DIRECTIONS FOR THIS TASK: The answer must be an exact printing of every record below, with the pictures omitted.

[Stored data entries]

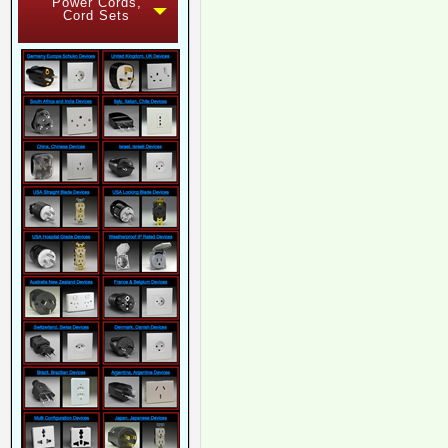
Power Cords,
Cord Sets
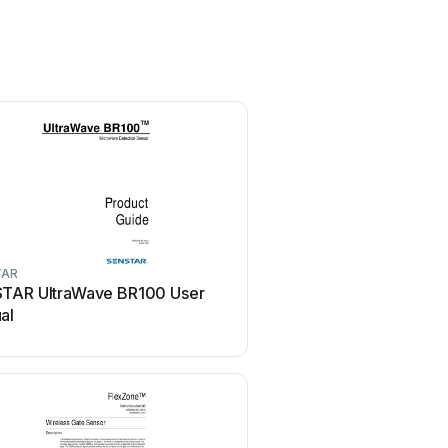
TAR
SENSTAR
TAR UltraWave BR100 User
SENSTAR LM100 Use
al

RESPONSE AREA:
Power Cords,
Cord Sets
TAR
SENSTAR
TAR UltraWave BR100 User
SENSTAR LM100 Use
al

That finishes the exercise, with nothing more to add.